AIM OF THE EXERCISE:
Begin your copy at the line holding "Mask **small bowel**." and end it at the last line of the listing. Keep every line exact and leave out the pictures.

======== TASK INPUT

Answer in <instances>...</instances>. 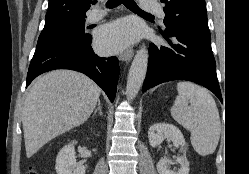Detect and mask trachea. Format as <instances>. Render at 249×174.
<instances>
[{"label": "trachea", "mask_w": 249, "mask_h": 174, "mask_svg": "<svg viewBox=\"0 0 249 174\" xmlns=\"http://www.w3.org/2000/svg\"><path fill=\"white\" fill-rule=\"evenodd\" d=\"M92 3L95 4L96 1H93ZM120 4H124L126 6V8H128L129 10H131V11H133L135 13L150 15V14L146 13L145 11L141 10L138 7V5L135 3L134 0H108L106 6L108 8H114V7H117Z\"/></svg>", "instance_id": "obj_1"}]
</instances>
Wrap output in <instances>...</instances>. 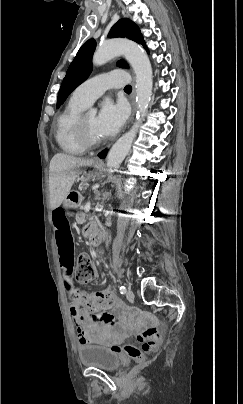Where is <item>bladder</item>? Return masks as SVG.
<instances>
[{"instance_id":"31cf9c89","label":"bladder","mask_w":243,"mask_h":404,"mask_svg":"<svg viewBox=\"0 0 243 404\" xmlns=\"http://www.w3.org/2000/svg\"><path fill=\"white\" fill-rule=\"evenodd\" d=\"M77 353L80 362L85 367L96 368L105 371H117L121 367L117 353L109 348L96 344H79Z\"/></svg>"}]
</instances>
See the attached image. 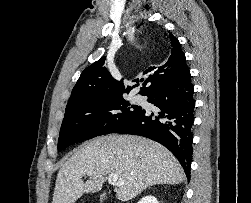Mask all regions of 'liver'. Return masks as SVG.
Instances as JSON below:
<instances>
[{
    "label": "liver",
    "mask_w": 251,
    "mask_h": 203,
    "mask_svg": "<svg viewBox=\"0 0 251 203\" xmlns=\"http://www.w3.org/2000/svg\"><path fill=\"white\" fill-rule=\"evenodd\" d=\"M88 173L92 175L84 182ZM111 173L124 180L116 192L122 202L147 187L184 180L179 162L162 145L139 136L107 135L86 142L62 165L52 203H74L85 193L100 191L104 176Z\"/></svg>",
    "instance_id": "1"
}]
</instances>
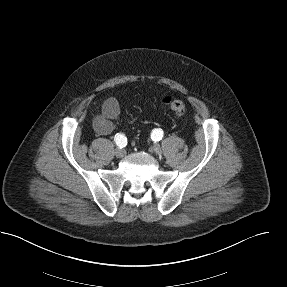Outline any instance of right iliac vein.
<instances>
[{
  "label": "right iliac vein",
  "mask_w": 287,
  "mask_h": 287,
  "mask_svg": "<svg viewBox=\"0 0 287 287\" xmlns=\"http://www.w3.org/2000/svg\"><path fill=\"white\" fill-rule=\"evenodd\" d=\"M125 154H126V151L124 149L118 148V149L115 150V156L117 158H122V157L125 156Z\"/></svg>",
  "instance_id": "1"
}]
</instances>
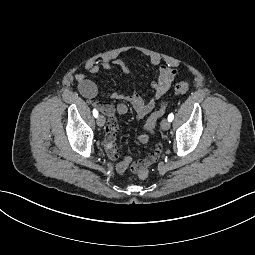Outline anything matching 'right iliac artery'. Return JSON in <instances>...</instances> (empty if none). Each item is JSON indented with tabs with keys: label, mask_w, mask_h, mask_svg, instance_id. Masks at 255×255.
Segmentation results:
<instances>
[{
	"label": "right iliac artery",
	"mask_w": 255,
	"mask_h": 255,
	"mask_svg": "<svg viewBox=\"0 0 255 255\" xmlns=\"http://www.w3.org/2000/svg\"><path fill=\"white\" fill-rule=\"evenodd\" d=\"M94 117H98V111L96 109L93 110Z\"/></svg>",
	"instance_id": "82829eb1"
}]
</instances>
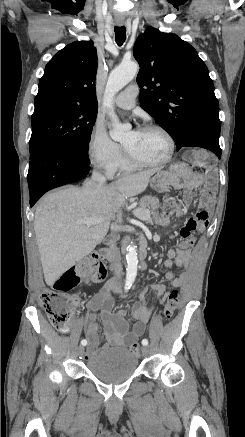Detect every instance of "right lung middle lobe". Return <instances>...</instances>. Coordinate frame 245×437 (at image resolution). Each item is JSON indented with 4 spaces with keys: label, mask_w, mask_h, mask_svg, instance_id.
Wrapping results in <instances>:
<instances>
[{
    "label": "right lung middle lobe",
    "mask_w": 245,
    "mask_h": 437,
    "mask_svg": "<svg viewBox=\"0 0 245 437\" xmlns=\"http://www.w3.org/2000/svg\"><path fill=\"white\" fill-rule=\"evenodd\" d=\"M97 109L62 103L35 106L31 117L30 156L44 146H54L68 153L88 154Z\"/></svg>",
    "instance_id": "dd1d6c3e"
}]
</instances>
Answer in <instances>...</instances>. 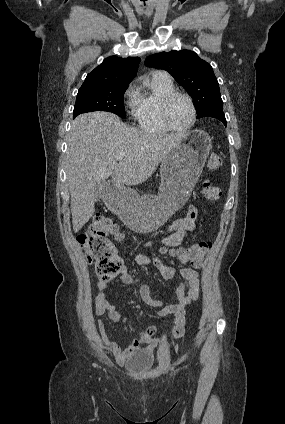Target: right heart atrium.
Here are the masks:
<instances>
[{
  "label": "right heart atrium",
  "mask_w": 285,
  "mask_h": 424,
  "mask_svg": "<svg viewBox=\"0 0 285 424\" xmlns=\"http://www.w3.org/2000/svg\"><path fill=\"white\" fill-rule=\"evenodd\" d=\"M124 95L127 99V107L133 110L136 101V87L130 84Z\"/></svg>",
  "instance_id": "d8ad5b80"
}]
</instances>
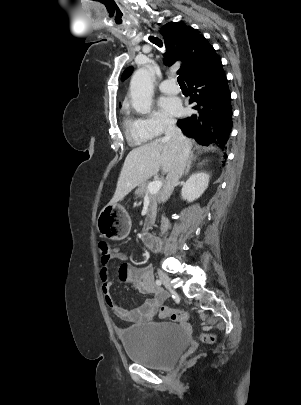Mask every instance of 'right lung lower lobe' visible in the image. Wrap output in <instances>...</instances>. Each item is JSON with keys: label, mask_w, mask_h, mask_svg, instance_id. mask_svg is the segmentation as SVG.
<instances>
[{"label": "right lung lower lobe", "mask_w": 301, "mask_h": 405, "mask_svg": "<svg viewBox=\"0 0 301 405\" xmlns=\"http://www.w3.org/2000/svg\"><path fill=\"white\" fill-rule=\"evenodd\" d=\"M190 101L196 103V113L179 120L177 125L185 135L198 143L214 144L225 149L232 131L231 94L220 58L208 69L187 81Z\"/></svg>", "instance_id": "1"}]
</instances>
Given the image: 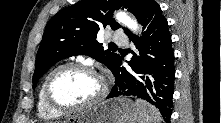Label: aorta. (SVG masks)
Masks as SVG:
<instances>
[{
  "label": "aorta",
  "mask_w": 221,
  "mask_h": 123,
  "mask_svg": "<svg viewBox=\"0 0 221 123\" xmlns=\"http://www.w3.org/2000/svg\"><path fill=\"white\" fill-rule=\"evenodd\" d=\"M116 20L129 28L131 31L136 32L138 30V23L136 20L132 19L129 17L126 13L124 12H119L116 14Z\"/></svg>",
  "instance_id": "aorta-1"
}]
</instances>
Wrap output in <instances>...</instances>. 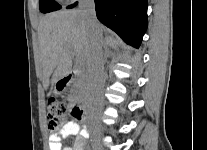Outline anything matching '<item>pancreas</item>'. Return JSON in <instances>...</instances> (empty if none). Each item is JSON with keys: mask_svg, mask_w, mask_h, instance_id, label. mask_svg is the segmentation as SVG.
I'll list each match as a JSON object with an SVG mask.
<instances>
[{"mask_svg": "<svg viewBox=\"0 0 207 150\" xmlns=\"http://www.w3.org/2000/svg\"><path fill=\"white\" fill-rule=\"evenodd\" d=\"M87 83H88V76L83 75L81 79L75 80L73 82V89L85 90L87 87Z\"/></svg>", "mask_w": 207, "mask_h": 150, "instance_id": "1", "label": "pancreas"}]
</instances>
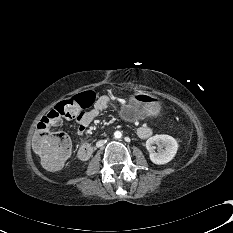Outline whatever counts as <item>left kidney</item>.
<instances>
[{"instance_id":"5707ae66","label":"left kidney","mask_w":233,"mask_h":233,"mask_svg":"<svg viewBox=\"0 0 233 233\" xmlns=\"http://www.w3.org/2000/svg\"><path fill=\"white\" fill-rule=\"evenodd\" d=\"M161 143L164 149H159L158 152L152 150L153 144ZM146 148L150 152V160L157 165H163L170 162L177 153L178 143L169 135H155L146 141Z\"/></svg>"}]
</instances>
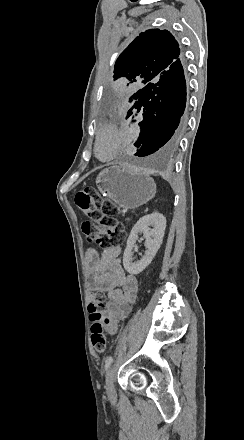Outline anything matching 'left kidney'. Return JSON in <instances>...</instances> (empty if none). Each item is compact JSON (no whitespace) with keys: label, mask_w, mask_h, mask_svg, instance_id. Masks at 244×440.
Masks as SVG:
<instances>
[{"label":"left kidney","mask_w":244,"mask_h":440,"mask_svg":"<svg viewBox=\"0 0 244 440\" xmlns=\"http://www.w3.org/2000/svg\"><path fill=\"white\" fill-rule=\"evenodd\" d=\"M149 226H153L152 230ZM166 228V218L158 212H153L149 216H143L138 220L137 224L133 226L131 234L127 240V248L123 254V266L129 274H140L149 264H151L155 254H157L164 238ZM138 234H144L146 238L145 246L147 248L141 260L133 262L132 250L136 244Z\"/></svg>","instance_id":"obj_1"}]
</instances>
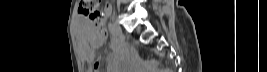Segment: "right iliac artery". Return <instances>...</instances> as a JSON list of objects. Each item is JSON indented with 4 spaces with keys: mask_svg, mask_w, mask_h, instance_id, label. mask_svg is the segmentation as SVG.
Listing matches in <instances>:
<instances>
[{
    "mask_svg": "<svg viewBox=\"0 0 267 72\" xmlns=\"http://www.w3.org/2000/svg\"><path fill=\"white\" fill-rule=\"evenodd\" d=\"M109 30H110L112 36H115V35H116V33H115V31H114L113 24H111V23L109 24Z\"/></svg>",
    "mask_w": 267,
    "mask_h": 72,
    "instance_id": "right-iliac-artery-1",
    "label": "right iliac artery"
}]
</instances>
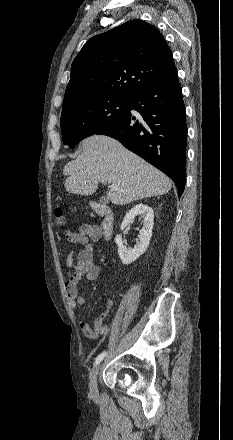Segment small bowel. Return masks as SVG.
<instances>
[{"label": "small bowel", "mask_w": 233, "mask_h": 440, "mask_svg": "<svg viewBox=\"0 0 233 440\" xmlns=\"http://www.w3.org/2000/svg\"><path fill=\"white\" fill-rule=\"evenodd\" d=\"M65 237L70 243L83 246L78 253H76L74 247L70 248L66 258L67 279L65 291L71 308H76L77 305H86V298L78 290L79 282L83 278L88 281H95L102 273V268L95 264L93 248V244L101 238V231L98 225L86 223L75 231H66ZM112 305V300H109L106 310L95 319L93 326L86 321H80V330L86 338L94 340L109 333L110 327L105 324V319Z\"/></svg>", "instance_id": "1"}]
</instances>
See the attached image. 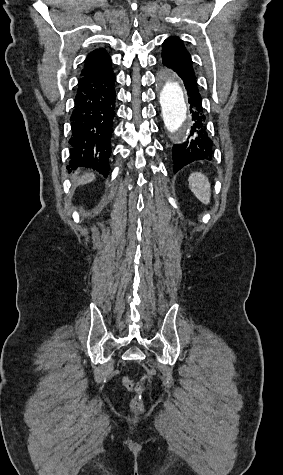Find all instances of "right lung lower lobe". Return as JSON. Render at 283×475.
I'll return each mask as SVG.
<instances>
[{
	"label": "right lung lower lobe",
	"mask_w": 283,
	"mask_h": 475,
	"mask_svg": "<svg viewBox=\"0 0 283 475\" xmlns=\"http://www.w3.org/2000/svg\"><path fill=\"white\" fill-rule=\"evenodd\" d=\"M115 74L112 67L80 74L70 117V166L92 168L105 177L109 171L110 139L115 116Z\"/></svg>",
	"instance_id": "98d812e1"
}]
</instances>
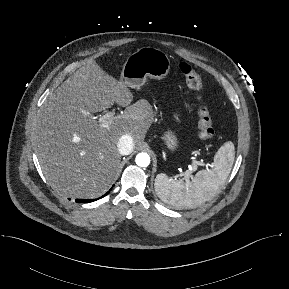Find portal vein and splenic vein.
<instances>
[{"instance_id": "obj_1", "label": "portal vein and splenic vein", "mask_w": 289, "mask_h": 289, "mask_svg": "<svg viewBox=\"0 0 289 289\" xmlns=\"http://www.w3.org/2000/svg\"><path fill=\"white\" fill-rule=\"evenodd\" d=\"M115 115V110H112L110 112H107L106 114L104 115H101L99 118H98V122L100 124H102L103 126H108V124L110 123L111 119L114 117ZM197 165H200V166H206L208 167L207 164H205L204 162H201V161H196L193 165V168L196 169ZM190 173L191 171H187L185 173V178L188 179L190 177Z\"/></svg>"}]
</instances>
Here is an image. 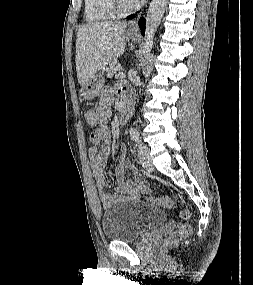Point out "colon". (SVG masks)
<instances>
[{"label":"colon","mask_w":253,"mask_h":285,"mask_svg":"<svg viewBox=\"0 0 253 285\" xmlns=\"http://www.w3.org/2000/svg\"><path fill=\"white\" fill-rule=\"evenodd\" d=\"M84 116L86 122L91 126H94L99 122V118L95 110L89 109L85 111ZM151 201L154 204L164 208H171L173 206V200L169 196L152 198ZM180 216L182 221L180 222L178 227L169 235L167 239V244H174L186 238L191 232V226L188 222L190 219V212L187 209H185L181 212Z\"/></svg>","instance_id":"obj_1"}]
</instances>
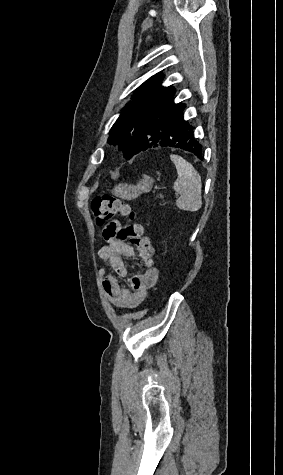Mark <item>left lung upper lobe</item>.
Here are the masks:
<instances>
[{"mask_svg": "<svg viewBox=\"0 0 283 475\" xmlns=\"http://www.w3.org/2000/svg\"><path fill=\"white\" fill-rule=\"evenodd\" d=\"M163 75L156 74L149 78L141 88L136 90L132 101L124 108L119 118L112 126L108 143L116 144L118 138L123 135H139L152 109L169 93L172 87L161 85Z\"/></svg>", "mask_w": 283, "mask_h": 475, "instance_id": "obj_1", "label": "left lung upper lobe"}]
</instances>
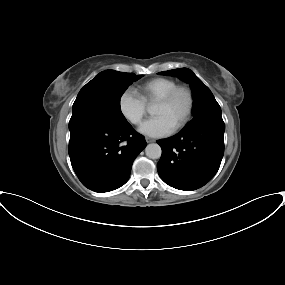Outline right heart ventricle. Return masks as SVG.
I'll return each mask as SVG.
<instances>
[{
  "label": "right heart ventricle",
  "mask_w": 285,
  "mask_h": 285,
  "mask_svg": "<svg viewBox=\"0 0 285 285\" xmlns=\"http://www.w3.org/2000/svg\"><path fill=\"white\" fill-rule=\"evenodd\" d=\"M177 85V81L172 78L157 77L140 85L138 87V94L145 104L151 105L156 103Z\"/></svg>",
  "instance_id": "right-heart-ventricle-1"
}]
</instances>
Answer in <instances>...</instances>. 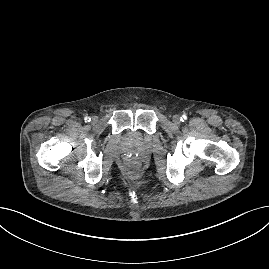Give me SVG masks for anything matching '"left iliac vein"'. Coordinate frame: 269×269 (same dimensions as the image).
<instances>
[{
	"mask_svg": "<svg viewBox=\"0 0 269 269\" xmlns=\"http://www.w3.org/2000/svg\"><path fill=\"white\" fill-rule=\"evenodd\" d=\"M180 116L179 115H174L173 116V122L175 123V124H180Z\"/></svg>",
	"mask_w": 269,
	"mask_h": 269,
	"instance_id": "1",
	"label": "left iliac vein"
}]
</instances>
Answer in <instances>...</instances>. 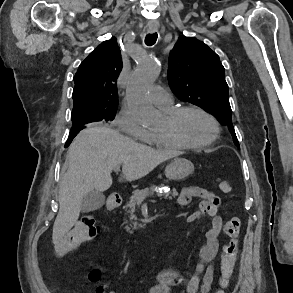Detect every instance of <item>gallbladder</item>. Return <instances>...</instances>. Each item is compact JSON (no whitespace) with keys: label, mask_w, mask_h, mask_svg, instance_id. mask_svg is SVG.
I'll return each mask as SVG.
<instances>
[{"label":"gallbladder","mask_w":293,"mask_h":293,"mask_svg":"<svg viewBox=\"0 0 293 293\" xmlns=\"http://www.w3.org/2000/svg\"><path fill=\"white\" fill-rule=\"evenodd\" d=\"M105 203V196L98 191L87 193L81 201L82 212H92L100 209Z\"/></svg>","instance_id":"gallbladder-1"}]
</instances>
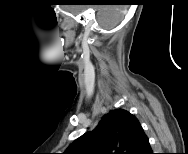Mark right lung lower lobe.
I'll return each instance as SVG.
<instances>
[{
    "label": "right lung lower lobe",
    "mask_w": 188,
    "mask_h": 154,
    "mask_svg": "<svg viewBox=\"0 0 188 154\" xmlns=\"http://www.w3.org/2000/svg\"><path fill=\"white\" fill-rule=\"evenodd\" d=\"M146 154H152V150L150 149L149 151L146 152Z\"/></svg>",
    "instance_id": "obj_1"
}]
</instances>
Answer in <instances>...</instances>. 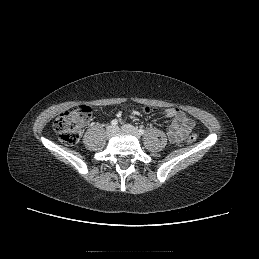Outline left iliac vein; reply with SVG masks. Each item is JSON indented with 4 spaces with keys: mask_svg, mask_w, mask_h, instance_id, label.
Segmentation results:
<instances>
[{
    "mask_svg": "<svg viewBox=\"0 0 259 259\" xmlns=\"http://www.w3.org/2000/svg\"><path fill=\"white\" fill-rule=\"evenodd\" d=\"M121 129H122L123 131H125V132H129V133L133 134V135L136 136L137 138H140V134H139V132L137 131V129H136L134 126L130 125V124H125V125H123Z\"/></svg>",
    "mask_w": 259,
    "mask_h": 259,
    "instance_id": "4c4485c4",
    "label": "left iliac vein"
}]
</instances>
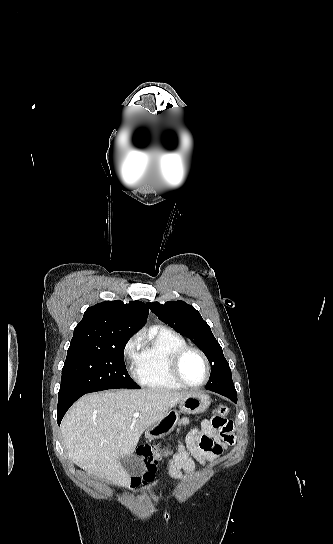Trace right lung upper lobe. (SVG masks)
Listing matches in <instances>:
<instances>
[{"instance_id":"cb5924a9","label":"right lung upper lobe","mask_w":333,"mask_h":544,"mask_svg":"<svg viewBox=\"0 0 333 544\" xmlns=\"http://www.w3.org/2000/svg\"><path fill=\"white\" fill-rule=\"evenodd\" d=\"M148 313L141 301H107L89 307L74 329L69 349L104 348L116 338L131 337L144 326Z\"/></svg>"}]
</instances>
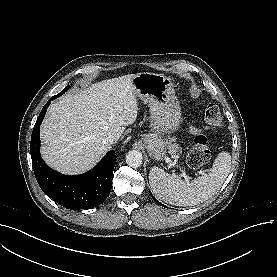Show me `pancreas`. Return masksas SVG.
<instances>
[{"label":"pancreas","instance_id":"obj_1","mask_svg":"<svg viewBox=\"0 0 277 277\" xmlns=\"http://www.w3.org/2000/svg\"><path fill=\"white\" fill-rule=\"evenodd\" d=\"M174 141H175L174 138H169V140L168 139L166 140V144L168 146L169 153L172 155H175L176 153L181 151V148L178 147L177 143H172Z\"/></svg>","mask_w":277,"mask_h":277}]
</instances>
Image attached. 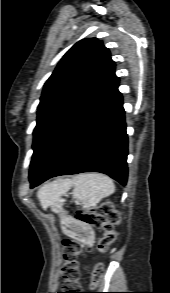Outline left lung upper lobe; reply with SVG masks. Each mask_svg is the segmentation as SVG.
Here are the masks:
<instances>
[{"label":"left lung upper lobe","mask_w":170,"mask_h":293,"mask_svg":"<svg viewBox=\"0 0 170 293\" xmlns=\"http://www.w3.org/2000/svg\"><path fill=\"white\" fill-rule=\"evenodd\" d=\"M109 50L96 38L72 46L44 85L30 175L41 174L118 84Z\"/></svg>","instance_id":"left-lung-upper-lobe-1"}]
</instances>
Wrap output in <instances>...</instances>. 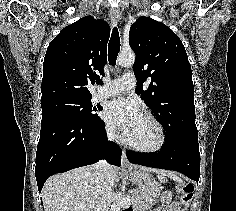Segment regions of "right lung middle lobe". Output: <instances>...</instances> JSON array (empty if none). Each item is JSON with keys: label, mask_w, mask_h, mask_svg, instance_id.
Returning a JSON list of instances; mask_svg holds the SVG:
<instances>
[{"label": "right lung middle lobe", "mask_w": 236, "mask_h": 211, "mask_svg": "<svg viewBox=\"0 0 236 211\" xmlns=\"http://www.w3.org/2000/svg\"><path fill=\"white\" fill-rule=\"evenodd\" d=\"M41 105L42 119L45 117H65L88 123L101 121L95 113L101 109L92 106L91 98H58Z\"/></svg>", "instance_id": "dd1d6c3e"}]
</instances>
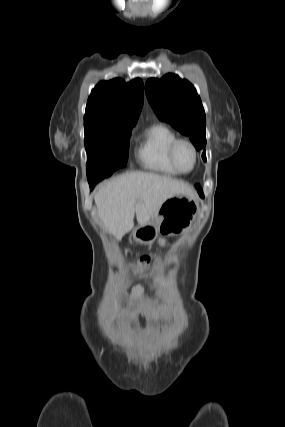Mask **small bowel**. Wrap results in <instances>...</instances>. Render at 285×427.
<instances>
[{
    "instance_id": "small-bowel-1",
    "label": "small bowel",
    "mask_w": 285,
    "mask_h": 427,
    "mask_svg": "<svg viewBox=\"0 0 285 427\" xmlns=\"http://www.w3.org/2000/svg\"><path fill=\"white\" fill-rule=\"evenodd\" d=\"M164 244L165 243L162 242V245H164ZM142 292H143L142 286L136 285L132 291V299L134 301H137L140 298ZM158 294L162 295L161 292H159ZM141 317L146 321L147 333L149 334V336L151 338H153L155 336V326H156V315H155V313L152 310L145 308L141 311ZM132 323H133V325H135V323H136L135 318L132 319Z\"/></svg>"
}]
</instances>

================

PROBLEM SOLUTION:
Mask **small bowel**. Wrap results in <instances>...</instances>. Render at 285×427.
<instances>
[{
    "instance_id": "small-bowel-1",
    "label": "small bowel",
    "mask_w": 285,
    "mask_h": 427,
    "mask_svg": "<svg viewBox=\"0 0 285 427\" xmlns=\"http://www.w3.org/2000/svg\"><path fill=\"white\" fill-rule=\"evenodd\" d=\"M164 244L165 243L162 242V245H164ZM142 292H143L142 286L136 285L132 291V299L134 301H137L140 298ZM158 294L162 295L161 292H159ZM141 317L146 321L147 333L149 334V336L151 338H153L155 336V326H156V315H155V313L152 310L145 308L141 311ZM132 323H133V325H135V323H136L135 318L132 319Z\"/></svg>"
}]
</instances>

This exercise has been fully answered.